- [YOUR GOAL]
Where an entry contains an image, leave the image out; restate everything else exactly.

- [INFORMATION SUPPLIED]
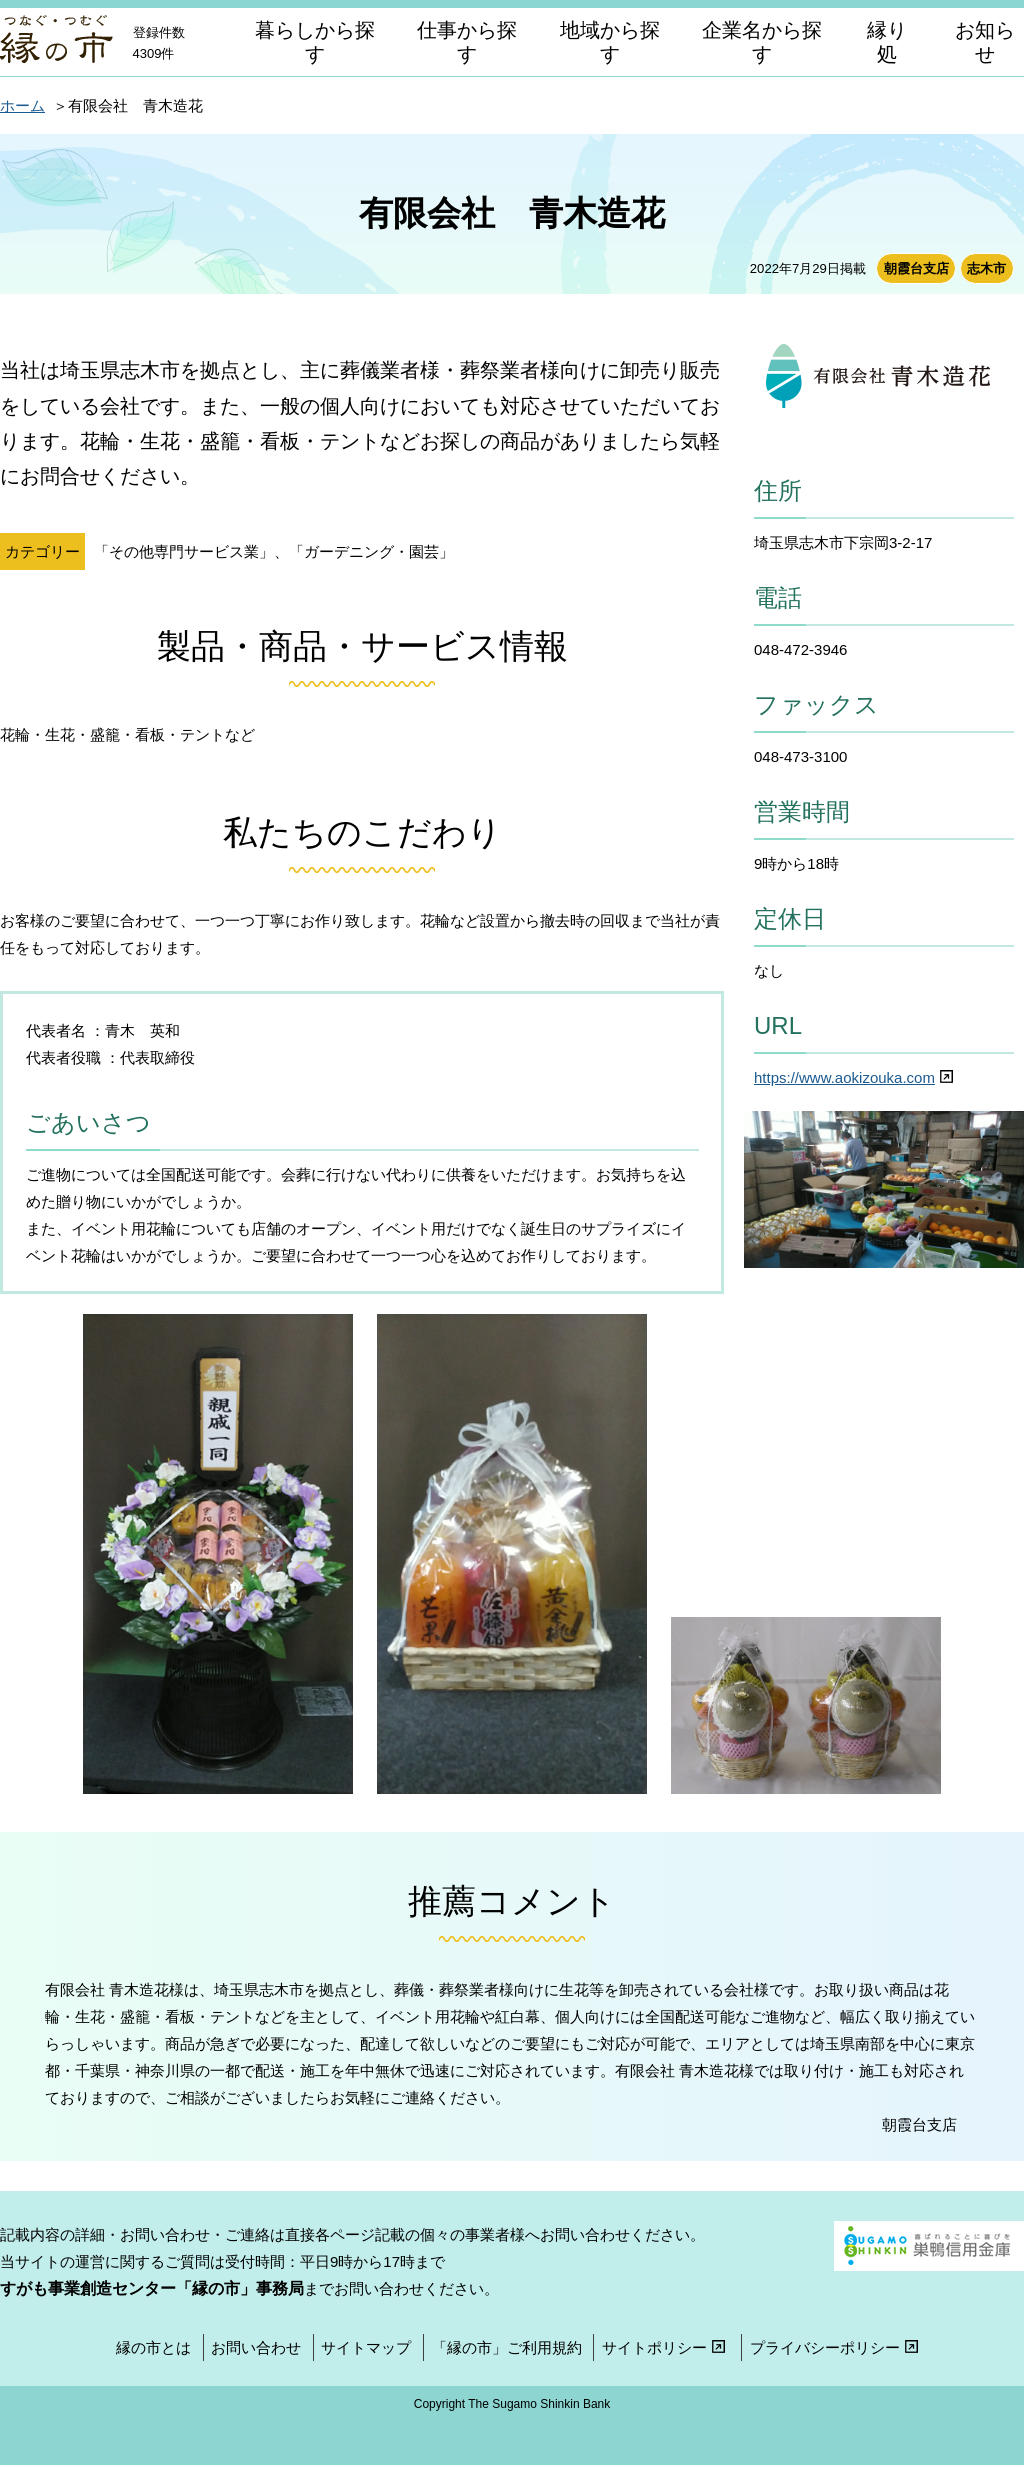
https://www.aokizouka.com (856, 1077)
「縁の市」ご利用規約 (507, 2347)
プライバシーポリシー (836, 2347)
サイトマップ (366, 2347)
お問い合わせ (256, 2347)
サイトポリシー (666, 2347)
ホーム (22, 105)
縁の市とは (153, 2347)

- [RESPONSE TO THIS EXERCISE]
https://www.aokizouka.com (856, 1077)
「縁の市」ご利用規約 (507, 2347)
プライバシーポリシー (836, 2347)
サイトマップ (366, 2347)
お問い合わせ (256, 2347)
サイトポリシー (666, 2347)
ホーム (22, 105)
縁の市とは (153, 2347)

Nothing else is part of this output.